Material for this exercise:
━━━

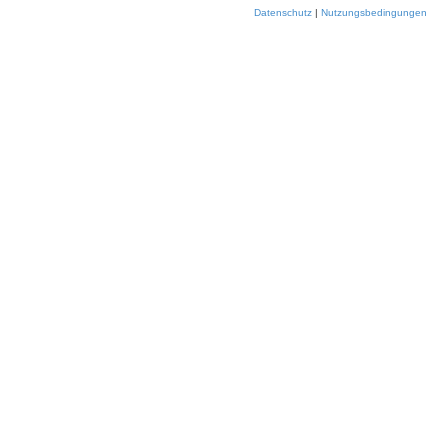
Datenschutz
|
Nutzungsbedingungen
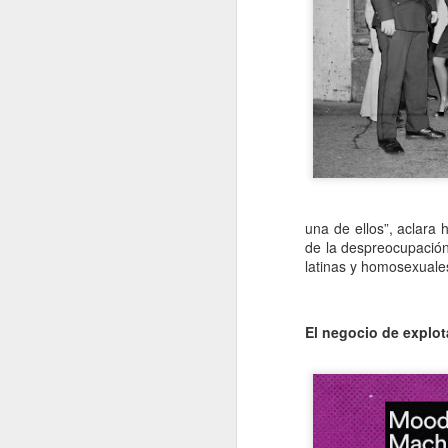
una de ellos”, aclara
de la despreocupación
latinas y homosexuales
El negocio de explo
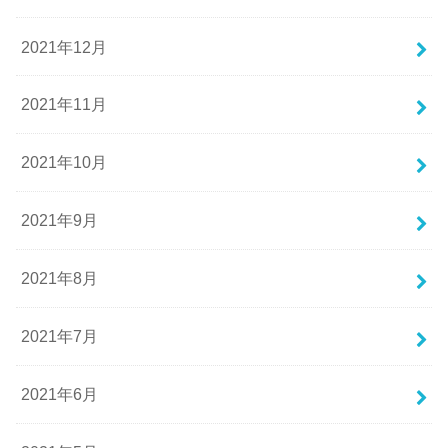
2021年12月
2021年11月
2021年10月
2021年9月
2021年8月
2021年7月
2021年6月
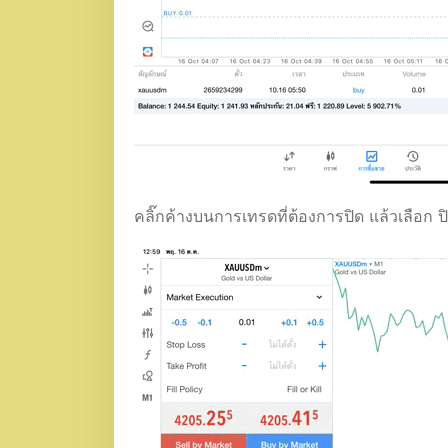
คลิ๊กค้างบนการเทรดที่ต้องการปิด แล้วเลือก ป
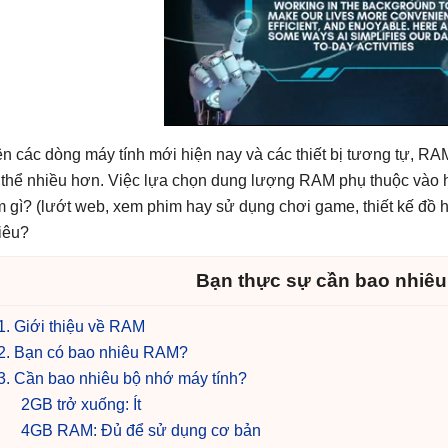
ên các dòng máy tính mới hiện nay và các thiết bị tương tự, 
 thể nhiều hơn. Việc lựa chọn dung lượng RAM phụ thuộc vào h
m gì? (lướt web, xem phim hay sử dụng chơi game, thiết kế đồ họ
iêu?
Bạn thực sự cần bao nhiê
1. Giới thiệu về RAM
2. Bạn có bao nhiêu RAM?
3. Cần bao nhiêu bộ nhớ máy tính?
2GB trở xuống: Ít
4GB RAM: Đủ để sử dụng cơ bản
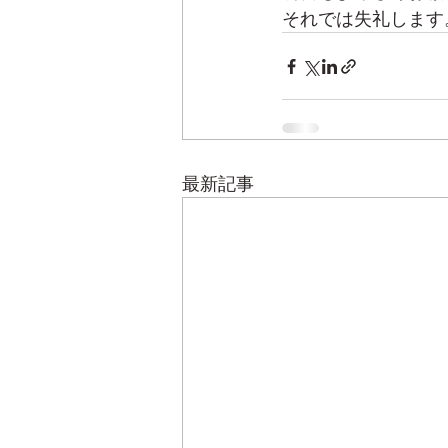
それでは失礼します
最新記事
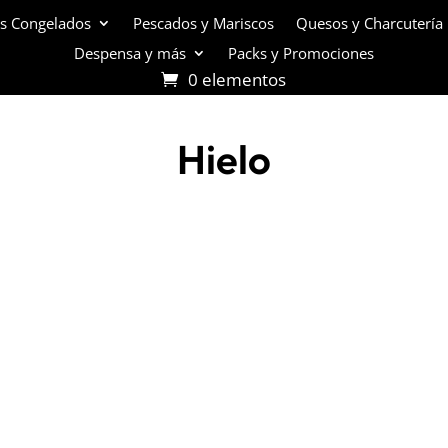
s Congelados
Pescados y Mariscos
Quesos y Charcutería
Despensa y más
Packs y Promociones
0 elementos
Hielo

━━━

What is required: From the data above, copy each line where the string "thiết" appears.

Task answer:
ên các dòng máy tính mới hiện nay và các thiết bị tương tự, 
m gì? (lướt web, xem phim hay sử dụng chơi game, thiết kế đồ họ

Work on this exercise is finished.